Macht und Liebe

Macht – ein Wort, das im Deutschen oft schwer wiegt. Es ruft Assoziationen von Kontrolle, Unterdrückung oder Manipulation hervor. Im Englischen klingt „power“ offener, neutraler – es steht auch für Energie, Handlungskraft oder das Potenzial, etwas zu bewirken. Diese Zweideutigkeit sagt womöglich was aus über unser kulturelles Verständnis von Macht und wie es unsere Haltung demgegenüber prägt.

Ob wir es wollen oder nicht – Macht ist allgegenwärtig. Sie durchzieht alle sozialen Gefüge, auch jene, die bewusst versuchen, ohne Machthierarchien auszukommen. Wo Menschen zusammenkommen, entstehen Dynamiken von Einfluss und Entscheidung. In Organisationen, Teams und Gemeinschaften gibt es immer Menschen, die lenken, gestalten und/oder bewahren. Wer diese Strukturen leugnet, läuft Gefahr, unbewusste Machtmechanismen zuzulassen, die oft destruktiver wirken als offen reflektierte Führung.

Deshalb brauchen wir Klarheit und Wissen über das Wesen der Macht. Wie wirkt sie? Wie kann sie konstruktiv gestaltet werden? Welche Rolle spielt sie in unserem eigenen Leben? Hier setzen aktuelle Bücher an, die neue Perspektiven eröffnen. Ich bin gespannt auf das neue Buch von Prof. Dr. Carsten C. Schermuly „Psychologie der Macht“, das demnächst erscheint. Er ist Direktor des Instituts für New Work und Coaching bei der "SRH University of Applied Sciences" in Berlin.

Erkenntnisse über das Thema Macht sind nicht nur für politische oder wirtschaftliche Systeme relevant, sondern für jede Zusammenarbeit – insbesondere dort, wo Hierarchien bewusst flach gehalten werden. In meiner Tätigkeit als Teambegleiterin, Supervisorin und Moderatorin arbeite ich vor allem mit Gruppen, die sich selbst als gleichberechtigt organisieren. Es ist ein hohes Ideal und darf nicht zu Ohn-Macht führen. Es erfordert dazu ein tiefes Bewusstsein für die Dynamiken, die entstehen, wenn Entscheidungen getroffen und Verantwortung verteilt wird. Eva Stützel hat sich in dem Buch „Macht voll verändern“ (2024) vor allem mit solchen nicht-hierarchischen Strukturen und Gemeinschaften beschäftigt.

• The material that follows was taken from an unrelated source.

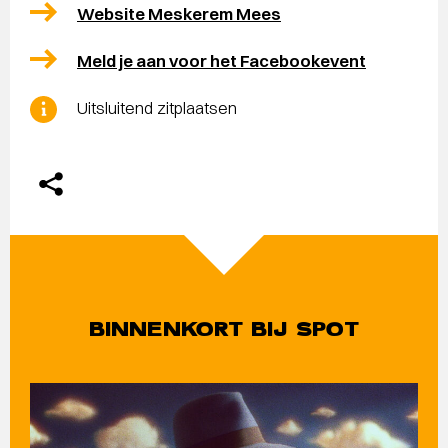
Website Meskerem Mees
Meld je aan voor het Facebookevent
Uitsluitend zitplaatsen
BINNENKORT BIJ SPOT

Ein Buch, das mich nachhaltig inspiriert, erschien bereits in 2010. Adam Kahane beschreibt in „Power and Love: A Theory and Practice of Social Change“ das essenzielle Spannungsfeld zwischen diesen beiden Kräften: Ohne Liebe wird Macht destruktiv, ohne Macht bleibt Liebe wirkungslos. Leider wurden dieses und auch die anderen sehr inspirierenden Bücher dieses Autors bis jetzt nicht ins Deutsche übersetzt. Seine Ausführungen wurzeln in seiner Beratungsexpertise in herausfordernden Situationen.

In der aktuellen Austauschgruppe „Spiritualität und Politik“ gehen wir der Frage nach: Wie kann eine spirituelle Haltung helfen, mit Macht reflektiert umzugehen? In einer Zeit, in der Misstrauen gegenüber Autorität wächst, aber gleichzeitig klare Ausrichtung und Handlungsfähigkeit dringend benötigt werden, kann eine bewusste Verbindung von innerer Integrität und verantwortungsvoller Macht ein Schlüssel sein.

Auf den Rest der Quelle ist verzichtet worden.